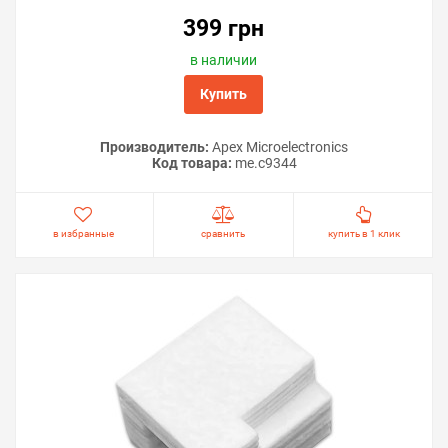
399 грн
в наличии
Купить
Производитель:
Apex Microelectronics
Код товара:
me.c9344
в избранные
сравнить
купить в 1 клик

▶ _What you will do_
Retype all the data exactly; skip the pictures.

▶ _Output_
399 грн
в наличии
Купить
Производитель:
Apex Microelectronics
Код товара:
me.c9344
в избранные
сравнить
купить в 1 клик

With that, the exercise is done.